# Как купить немецкий аккордеон б/у в Новосибирске



## Dolli (11 Янв 2021)

Здравствуйте, уважаемые форумчане. Помогите ,пожалуйста, купить аккордеон в Новосибирске или области.
Смотрю на Авито уже год и либо внешне что-то не то с инструментами, либо цена неадекватная, как мне кажется.
Нужно: полный немецкий аккордеон 41/120 , живой, с нерваными мехами, звучащий всеми своими клавишами и кнопками, одним словом - исправный. Ещё желателен красный цвет, но это уже так, хотелки. Естественно, главное - состояние.
Рассматриваю WM Stella, Diana, RS Montana. Да любой обыкновенный, лишь бы состояние хорошее.
Подскажите, какая цена адекватная за них? Кто-то за 15 продает, кто-то за 40 и божится, что инструмент после сервиса и вообще как новый. Я бы заплатила 40, если он в идеале, но сама я, естественно, не особо понимаю внутреннее устройство.
Ситуация осложняется тем, что я в НСО и поехать посмотреть могу сорваться не сразу.
Посоветуйте, пожалуйста, где можно купить именно хороший инструмент, на котором можно играть.
Вот такие варианты на Авито...
Стелла


https://www.avito.ru/novosibirsk/muzykalnye_instrumenty/akkordeon_weltmeister_stella_1991661541?

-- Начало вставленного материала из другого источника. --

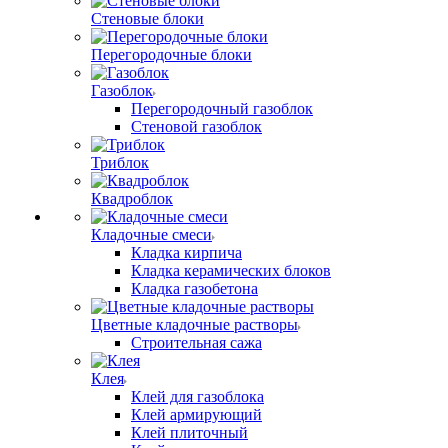
Стеновые блоки
Перегородочные блоки
Газоблок
Перегородочный газоблок
Стеновой газоблок
Триблок
Квадроблок
Кладочные смеси
Кладка кирпича
Кладка керамических блоков
Кладка газобетона
Цветные кладочные растворы
Строительная сажа
Клея
Клей для газоблока
Клей армирующий
Клей плиточный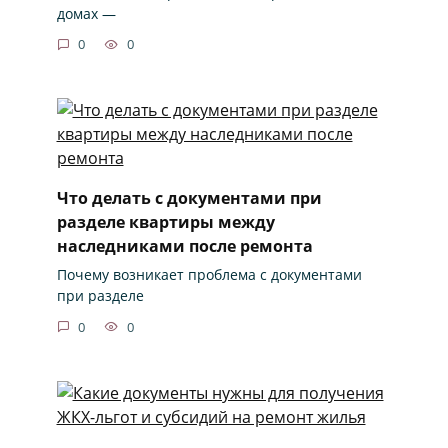
домах —
0
0
Что делать с документами при
разделе квартиры между
наследниками после ремонта
Почему возникает проблема с документами
при разделе
0
0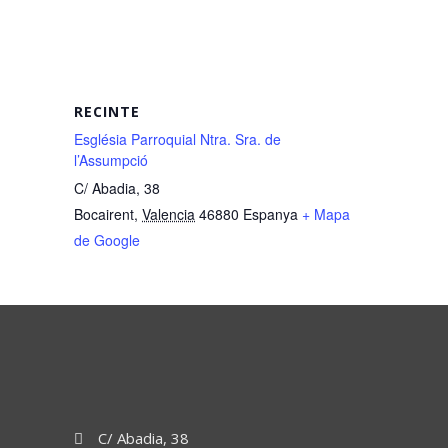
RECINTE
Església Parroquial Ntra. Sra. de
l’Assumpció
C/ Abadia, 38
Bocairent
,
Valencia
46880
Espanya
+ Mapa
de Google
C/ Abadia, 38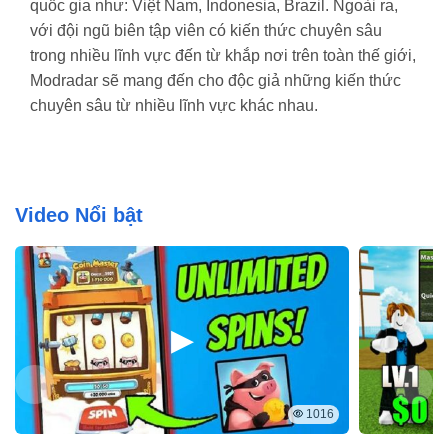
quốc gia như: Việt Nam, Indonesia, Brazil.
Ngoài ra,
với đội ngũ biên tập viên có kiến thức chuyên sâu
trong nhiều lĩnh vực đến từ khắp nơi trên toàn thế giới,
Modradar sẽ mang đến cho độc giả những kiến thức
chuyên sâu từ nhiều lĩnh vực khác nhau.
Video Nổi bật
1016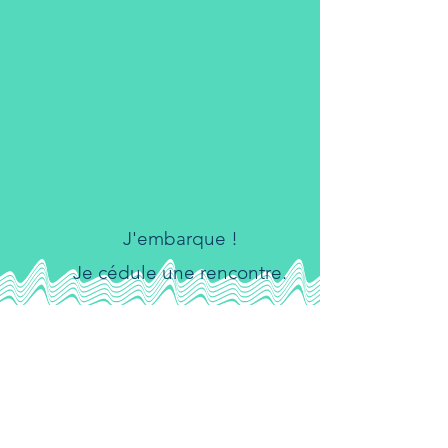
J'embarque !
Je cédule une rencontre.
Tic tac ⏰
Il est tempe de
relevé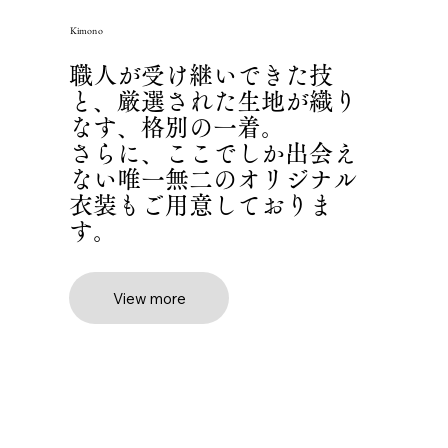
Kimono
職人が受け継いできた技
と、厳選された生地が織り
なす、格別の一着。
さらに、ここでしか出会え
ない唯一無二のオリジナル
衣装もご用意しておりま
す。
View more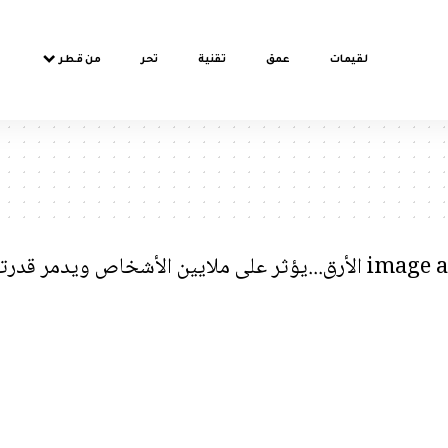
لقيمات
عمق
تقنية
تحر
من قطر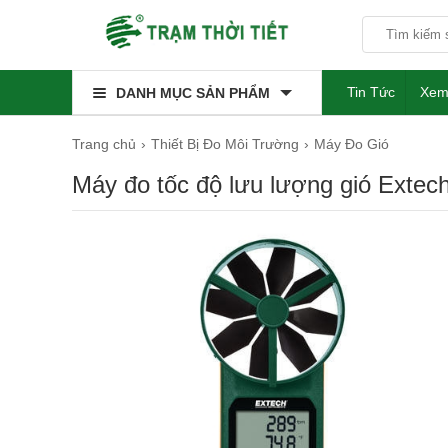
Tin Tức
Xem
DANH MỤC SẢN PHẨM
Trang chủ
Thiết Bị Đo Môi Trường
Máy Đo Gió
Máy đo tốc độ lưu lượng gió Exte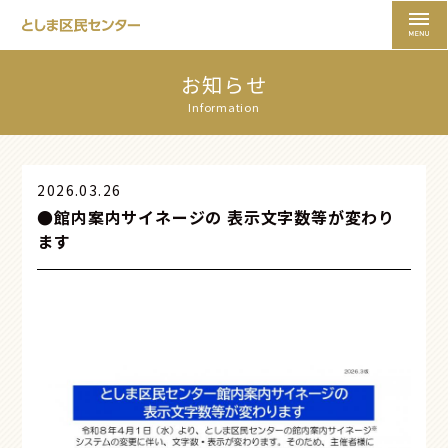
お知らせ
Information
2026.03.26
●館内案内サイネージの 表示文字数等が変わり
ます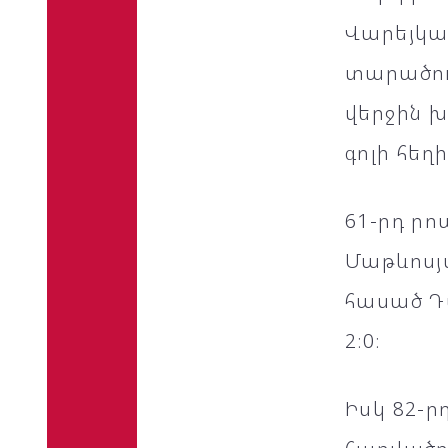
Վարեյկա
տարածու
վերջին խ
գոլի հեղ
61-րդ ր
Մաթևոսյ
հասած Դա
2։0։
Իսկ 82-ր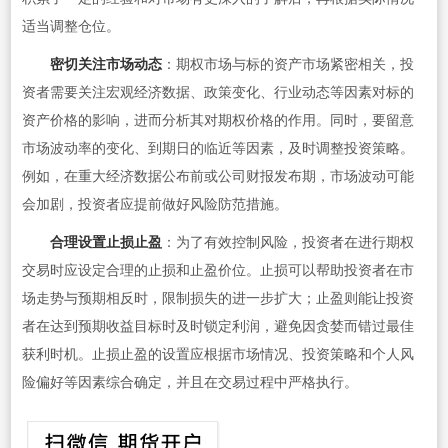
适当调整仓位。
密切关注市场动态
：期权市场与标的资产市场紧密相关，投
资者需要关注宏观经济数据、政策变化、行业动态等因素对标的
资产价格的影响，进而分析其对期权价格的作用。同时，要留意
市场波动率的变化、到期日的临近等因素，及时调整投资策略。
例如，在重大经济数据公布前或公司财报发布期，市场波动可能
会加剧，投资者应提前做好风险防范措施。
合理设置止损止盈
：为了有效控制风险，投资者在进行期权
交易时应设定合理的止损和止盈价位。止损可以帮助投资者在市
场走势与预期相反时，限制损失的进一步扩大；止盈则能让投资
者在达到预期收益目标时及时锁定利润，避免因贪婪而错过最佳
获利时机。止损止盈的设置应根据市场情况、投资策略和个人风
险偏好等因素综合确定，并且在交易过程中严格执行。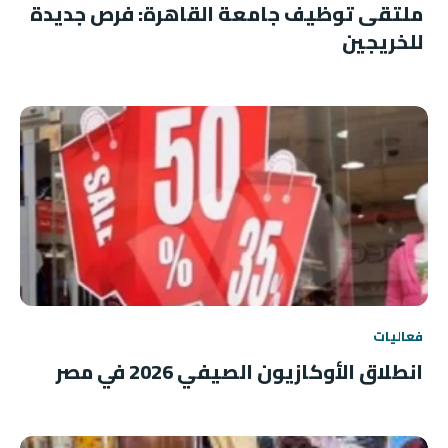
ملتقى توظيف جامعة القاهرة: فرص جديدة
للخريجين
فعاليات
انطلاق الأوكازيون الصيفي 2026 في مصر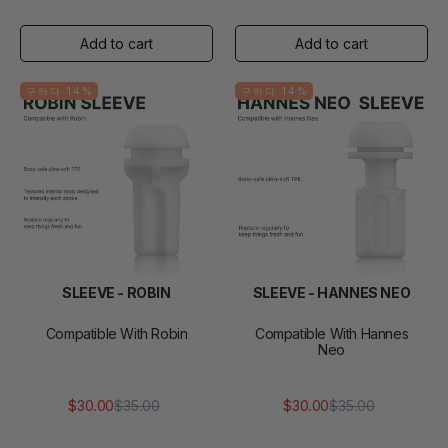
가
매
가
매
가
가
격
격
구하다 14%
구하다 14%
SLEEVE - ROBIN
SLEEVE - HANNES NEO
Compatible With Robin
Compatible With Hannes
Neo
$30.00
$35.00
$30.00
$35.00
정
판
정
판
가
매
가
매
가
가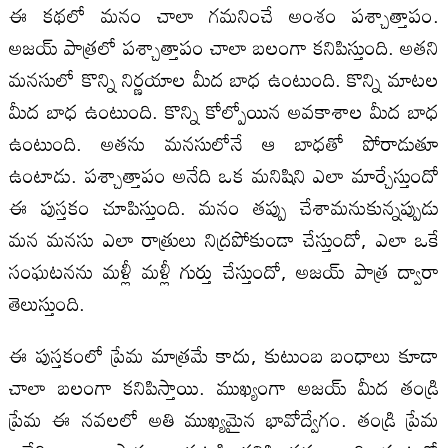
ఈ కథలో మనం చాలా గమనించే అంశం పశ్చాత్తాపం.
అజయ్ పాత్రలో పశ్చాత్తాపం చాలా బలంగా కనిపిస్తుంది. అతని
మనసులో కొన్ని నిర్ణయాల మీద బాధ ఉంటుంది. కొన్ని మాటల
మీద బాధ ఉంటుంది. కొన్ని కోల్పోయిన అవకాశాల మీద బాధ
ఉంటుంది. అతను మనసులోనే ఆ బాధతో పోరాడుతూ
ఉంటాడు. పశ్చాత్తాపం అనేది ఒక మనిషిని ఎలా మార్చేస్తుందో
ఈ పుస్తకం చూపిస్తుంది. మనం తప్పు చేశామనుకున్నప్పుడు
మన మనసు ఎలా రాత్రులు నిద్రపోకుండా చేస్తుందో, ఎలా ఒకే
సంఘటనను మళ్లీ మళ్లీ గుర్తు చేస్తుందో, అజయ్ పాత్ర ద్వారా
తెలుస్తుంది.
ఈ పుస్తకంలో ప్రేమ మాత్రమే కాదు, కుటుంబ బంధాలు కూడా
చాలా బలంగా కనిపిస్తాయి. ముఖ్యంగా అజయ్ మీద తండ్రి
ప్రేమ ఈ నవలలో అతి ముఖ్యమైన భావోద్వేగం. తండ్రి ప్రేమ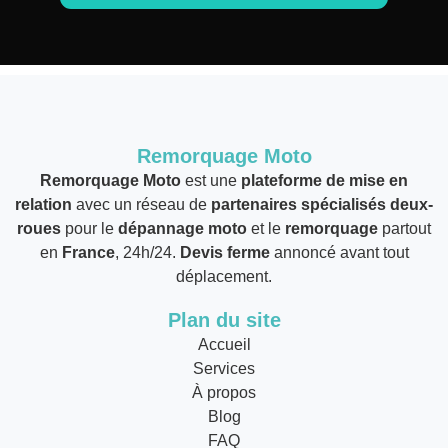
Remorquage Moto
Remorquage Moto
est une
plateforme de mise en
relation
avec un réseau de
partenaires spécialisés deux-
roues
pour le
dépannage moto
et le
remorquage
partout
en
France
, 24h/24.
Devis ferme
annoncé avant tout
déplacement.
Plan du site
Accueil
Services
À propos
Blog
FAQ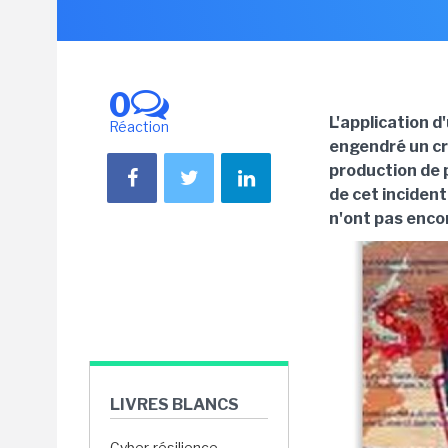
0
L'application d
Réaction
engendré un cr
production de 
de cet incident
n'ont pas encor
LIVRES BLANCS
Cyber-résilience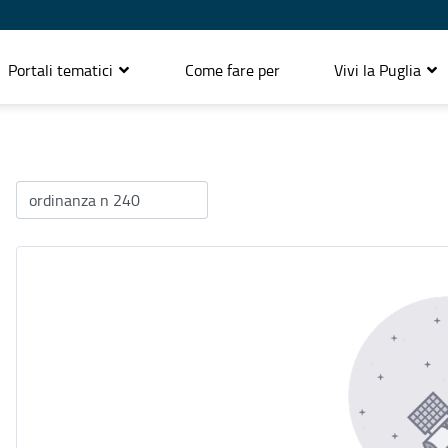
Portali tematici
Come fare per
Vivi la Puglia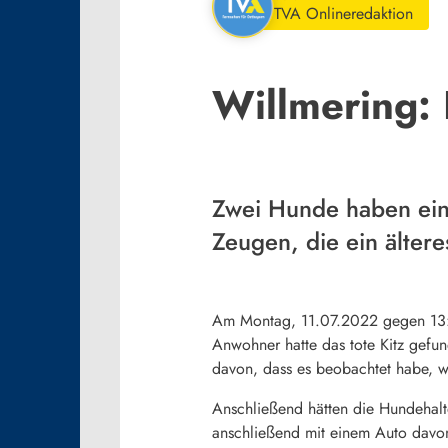
TVA Onlineredaktion
Willmering:
Zwei Hunde haben ein R
Zeugen, die ein älter
Am Montag, 11.07.2022 gegen 13:00
Anwohner hatte das tote Kitz gefun
davon, dass es beobachtet habe, wi
Anschließend hätten die Hundehalt
anschließend mit einem Auto davon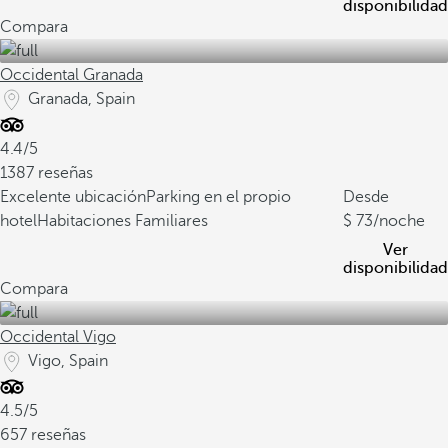
disponibilidad
Compara
Occidental Granada
Granada, Spain
4.4/5
1387 reseñas
Excelente ubicación
Parking en el propio
Desde
hotel
Habitaciones Familiares
73
/noche
Ver
disponibilidad
Compara
Occidental Vigo
Vigo, Spain
4.5/5
657 reseñas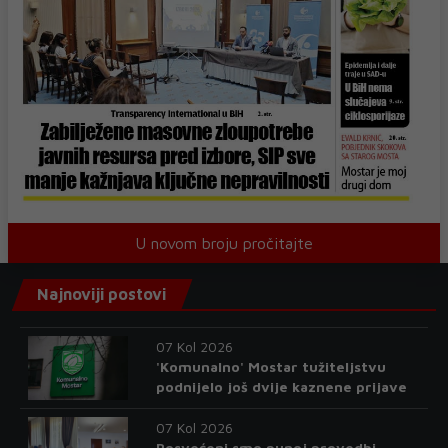
U novom broju pročitajte
Najnoviji postovi
07 Kol 2026
'Komunalno' Mostar tužiteljstvu
podnijelo još dvije kaznene prijave
07 Kol 2026
Posvećeni smo punoj provedbi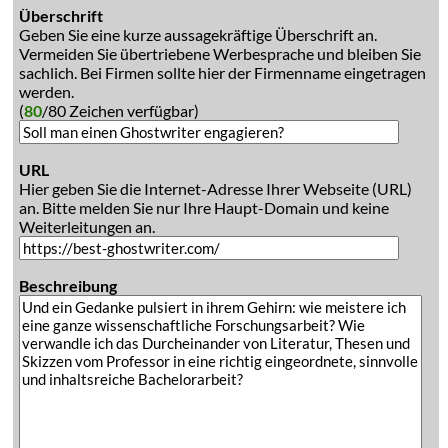
Überschrift
Geben Sie eine kurze aussagekräftige Überschrift an.
Vermeiden Sie übertriebene Werbesprache und bleiben Sie
sachlich. Bei Firmen sollte hier der Firmenname eingetragen
werden.
(
80
/80 Zeichen verfügbar)
URL
Hier geben Sie die Internet-Adresse Ihrer Webseite (URL)
an. Bitte melden Sie nur Ihre Haupt-Domain und keine
Weiterleitungen an.
Beschreibung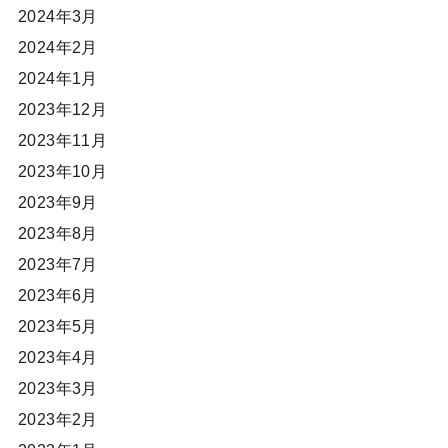
2024年3月
2024年2月
2024年1月
2023年12月
2023年11月
2023年10月
2023年9月
2023年8月
2023年7月
2023年6月
2023年5月
2023年4月
2023年3月
2023年2月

Монтана utm_campaign=native&utm_medium=item_page_android&utm_source=soc_sharing


https://www.avito.ru/novosibirsk/muzykalnye_instrumenty/akkordeon_1512394248?utm_campaign=native&utm_medium=item_page_android&utm_source=soc_sharing


Тут странное что-то


https://www.avito.ru/novosibirsk/muzykalnye_instrumenty/akkordeon_1957501301?utm_campaign=native&utm_medium=item_page_android&utm_source=soc_sharing



И каприс ещё за 100...



https://www.avito.ru/novosibirsk/muzykalnye_instrumenty/akkordeon_weltmeister_caprice_44_1790460511?utm_campaign=native&utm_medium=item_page_android&utm_source=soc_sharing


А вот на вид вроде как то, что нужно, но продавец "морозится", ответил один раз, что продает и всё и телефон скрыт, не позвонить. Не мошенник ли? Мне пять часов езды до него, но я бы съездила, а тут ни ответа, ни привета...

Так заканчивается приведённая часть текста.